Civic Pride Rossendale wants to improve the biodiversity of the ecosystems in our local urban environment. That doesn’t trip off the tongue very easily, so we are calling it Rewilding Rossendale! Read more about it all below. If you have no time to spare, then consider a Just Giving donation to help us continue to make a difference – click here: Just Giving: Rewilding Rossendale
The ‘State of Nature 2019‘ reveals that 41% of the UK species studied have declined since the 1970’s, with butterflies, moths and bats being the hardest hit.
Since the 1950’s hedgehogs have declined by 95%, and the common toad by 68%. House sparrow numbers have declined in town and cities by 60% since the mid 1970’s.
Funding to Improve Gardening for Wildlife in Civic Pride Gardens – important information for all Volunteers Involved in Gardening and Rewilding
Many of our volunteer gardeners are already doing fantastic work to encourage wildlife in the CPR gardens. They are creating suitable habitats for insects, planting nectar rich flowers, removing invasive species and leaving areas of their plots a bit wild to encourage wildlife to stay around. They are planting shrubs with berries, and plants with seeds for birds and mammals, and leaving heaps of twigs and leaves for insects to live in.

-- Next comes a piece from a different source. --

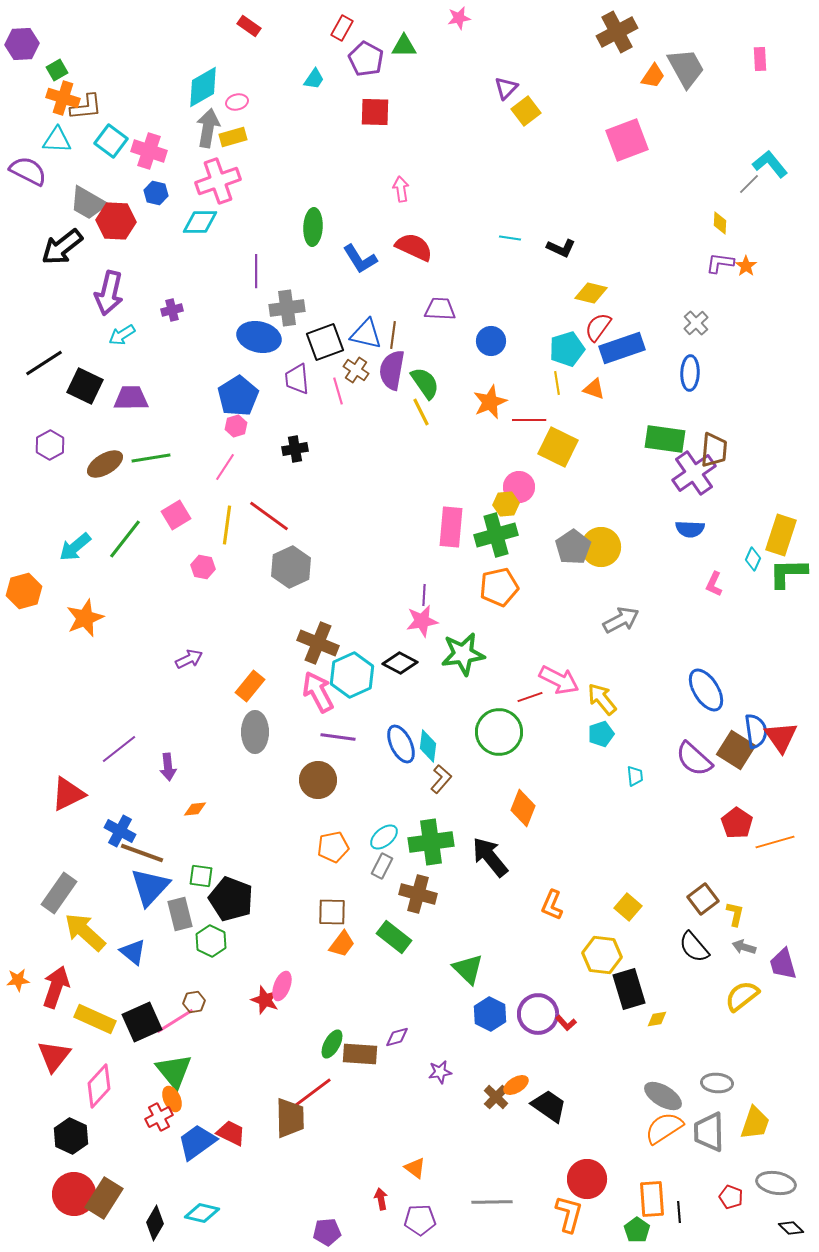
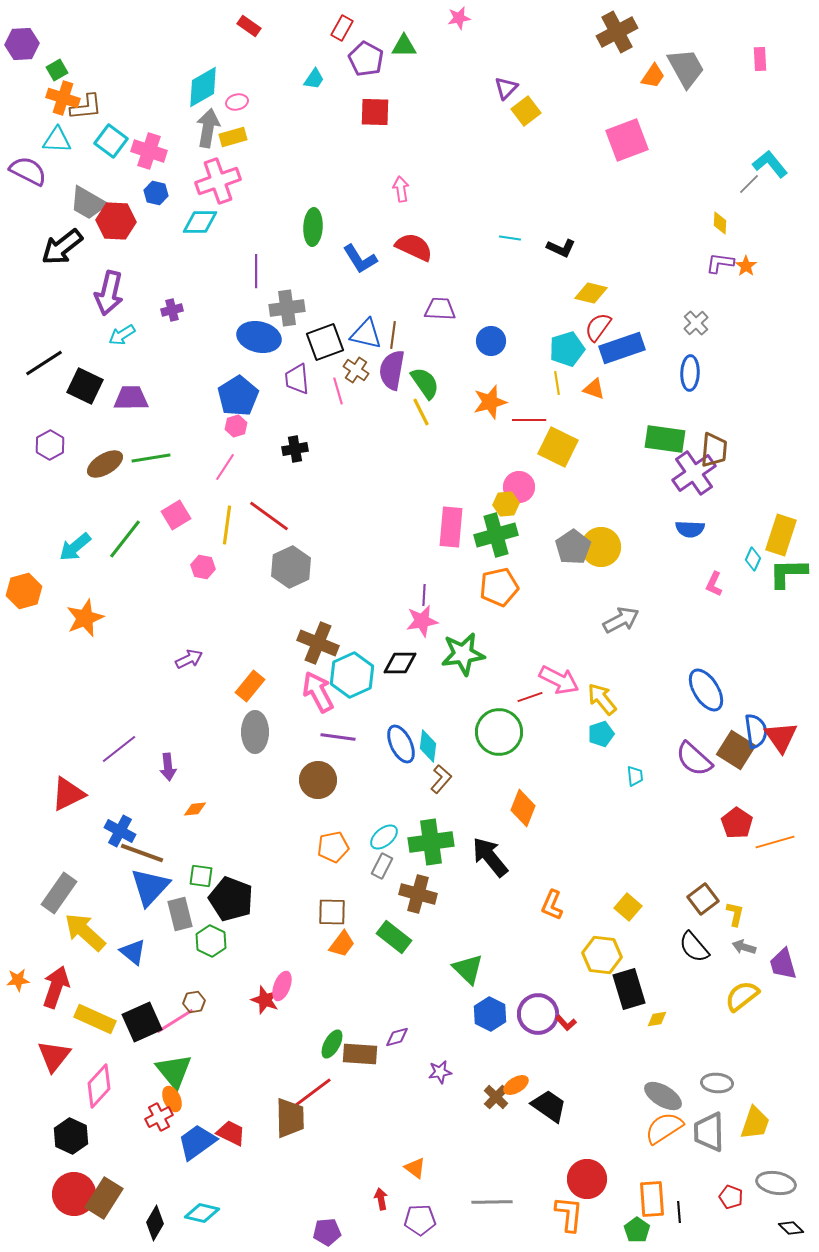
orange star at (490, 402): rotated 8 degrees clockwise
black diamond at (400, 663): rotated 28 degrees counterclockwise
orange L-shape at (569, 1214): rotated 9 degrees counterclockwise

However, there is always more we can do to increase the biodiversity of our plots, and we have great news on this front.
Civic Pride Rossendale has secured £6,000 of funding to ‘improve the biodiversity of the ecosystems in the Rossendale urban environment’. But that doesn’t trip off the tongue, so we are calling it Rewilding Rossendale.
CPR already maintains over 20 public spaces and gardens in Rossendale, so this seems like the best place to start – to do what we can, however much or little, in those gardens and public spaces to increase the variety of wildlife.
The grant money can be spent on wildflower seeds, native bulbs and native plug plants or mature plants, bird and bat boxes, bird baths, woodland plants, nectar rich perennials, peat free compost, insect hotels, bee houses and hedgehog homes.
For example, you could plant up some native primroses and native bluebells, put up some bird and bat boxes or plant a hedge for sparrows. All these steps can make a real difference to the local environment.
Step – by-Step Information about using the Grant Money:
a. Assess your plot and establish what you can do to increase the area’s value for wildlife. Research what is appropriate for your plot.
b. Speak to firstname.lastname@example.org about the native plants, shrubs and bulbs, birdboxes, bat boxes, hedgehog homes etc that are appropriate for your site. Most of these should be available from the recommended suppliers listed in this newsletter.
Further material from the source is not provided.